Cata Francia, Montesinos, / cata París, la ciudad, / cata las aguas del Duero / do van a dar a la mar …

Fue precisamente en la expedición que llevó a cabo por el interior de los Estados Unidos mi paisano Francisco Vázquez de Coronado cuando un primer europeo pudo contemplar esa maravilla que cuentan que es el cañón que ha excavado durante milenios el famoso río Colorado. El pobre don Francisco se quedó sin verlo: pero la impresión que le transmitió quien sí tuvo la suerte de echarle el ojo, uno de sus muchachos, García López de Cárdenas, no le dejaría duda alguna de la grandeza del descubrimiento. Al hilo de esto me viene a la cabeza el que Lorca, en la primera carta a su familia desde Nueva York contaba que se sentía asombrado al comprobar el hecho de que una obra de la humanidad –los grandes rascacielos de Manhattan- pudieran sobrecoger tanto como las de la naturaleza. A mí me pasó lo mismo cuando me encaramé en uno de los observatorios del Gobierno Metropolitano y vi esa inmensa aglomeración humana: en Madrid si uno se sube a la última planta del edificio del Corte Inglés y otea, el campo no queda tan a lo lejos. En Tokyo no sucede lo mismo y esa realidad sobrecoge a los que tenemos el pelo de la dehesa un poco intransigente. Eso sí: la segunda vez ya es casi como si uno lo hubiera visto desde el día en que nació. Por contraste, observar el sol que se pone sobre las montañas de enfrente de mi casa es un espectáculo que, aún después de tantos años, todavía me obliga cotidianamente a abandonar mi tarea y a contemplarlo.

Árboles y ríos son las dos presencias naturales que más me impresionan: los primero como cantos a la vida, poemas perfectos y mudos, cada uno diferente, cada uno irrepetible e incomparable. Lo escribió en ripio de tierna ingenuidad uno de esos “war poets” de la Primera Guerra Mundial de los que tengo ganas de escribir algo, el sargento Joyce Kilmer, del 165 de Infantería del ejército de los Estados Unidos: “I think I shall never see / A poem lovely as a tree.”

Los ríos me fascinan por motivos muy diferentes de los de los árboles. El fundamental –además de su majestuosa grandeza-, por los diferentes caracteres y matices que adquieren en su recorrido, y también, por los el contraste de éstos entre un río y otro. Con respecto a lo primero, de los tonos cambiantes de una corriente al fluir, tomó nota de forma extraordinaria Smetana en la composición dedicada al que recorre gran parte de su tierra: el Moldava. Si alguien no ha escuchado esta pieza desde aquí le recomiendo que lo haga: gozará con su ingenuidad descriptiva.

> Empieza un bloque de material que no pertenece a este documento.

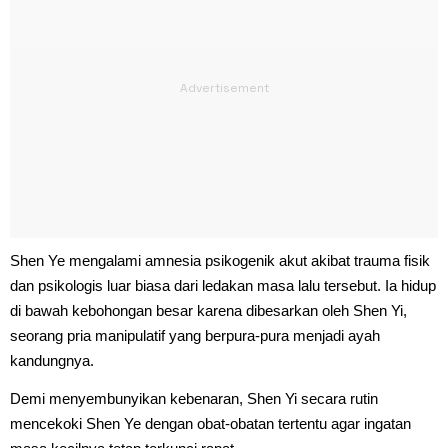
Shen Ye mengalami amnesia psikogenik akut akibat trauma fisik
dan psikologis luar biasa dari ledakan masa lalu tersebut. Ia hidup
di bawah kebohongan besar karena dibesarkan oleh Shen Yi,
seorang pria manipulatif yang berpura-pura menjadi ayah
kandungnya.
Demi menyembunyikan kebenaran, Shen Yi secara rutin
mencekoki Shen Ye dengan obat-obatan tertentu agar ingatan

Mencionad los nombres de los ríos y, aunque no los conozcamos en persona, los recuerdos, las sensaciones, los sueños volverán: el Sena, y con fondo de música de acordeón aparecen siluetas de amantes recortadas sobre las primeras luces de las farolas y las últimas del crepúsculo; en el Arno sentimos la tristeza del Dante por esa Beatrice que entreviera sobre sus aguas; al Rubicón, humilde arroyuelo, tanto que no creo que mucha gente –yo el primero- lo pudiera localizar en un mapa mudo, lo vemos teñido por los siglos de legendaria historia romana; el Ebro, para los españoles de la posguerra era sinónimo de masacre, como también lo sería el Marne para los franceses o el Oder para los alemanes.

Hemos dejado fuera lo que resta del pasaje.